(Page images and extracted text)
▼

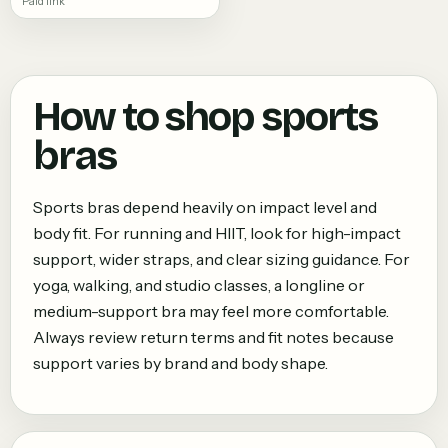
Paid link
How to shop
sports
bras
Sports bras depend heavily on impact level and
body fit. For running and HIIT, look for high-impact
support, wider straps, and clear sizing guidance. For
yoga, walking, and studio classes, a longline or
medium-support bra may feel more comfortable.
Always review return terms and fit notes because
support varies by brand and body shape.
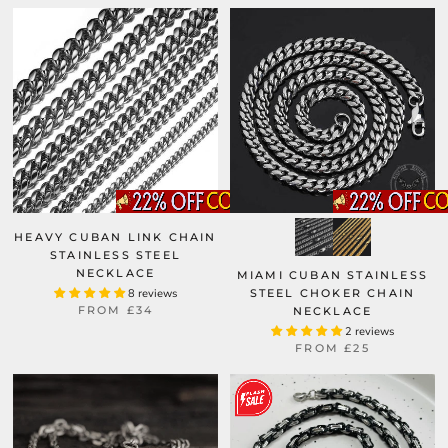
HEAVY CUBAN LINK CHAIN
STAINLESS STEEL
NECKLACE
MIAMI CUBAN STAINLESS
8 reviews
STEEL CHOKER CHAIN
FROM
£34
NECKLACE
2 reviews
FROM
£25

▲
▼

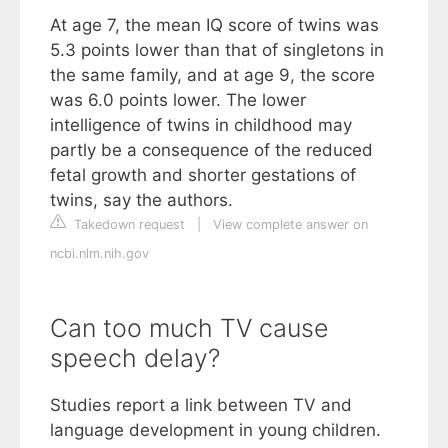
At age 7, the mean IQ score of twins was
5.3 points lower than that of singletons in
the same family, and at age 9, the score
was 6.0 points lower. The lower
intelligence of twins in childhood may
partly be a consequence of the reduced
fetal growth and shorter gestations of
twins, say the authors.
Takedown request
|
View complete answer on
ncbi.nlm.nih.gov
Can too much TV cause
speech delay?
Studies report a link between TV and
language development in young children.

▲

(Action item)
Reproduce verbatim the lines above, from the line with "fetal growth and shorter gestations of" through the line with "language development in young children.".

(Output for this exercise)
fetal growth and shorter gestations of
twins, say the authors.
Takedown request
|
View complete answer on
ncbi.nlm.nih.gov
Can too much TV cause
speech delay?
Studies report a link between TV and
language development in young children.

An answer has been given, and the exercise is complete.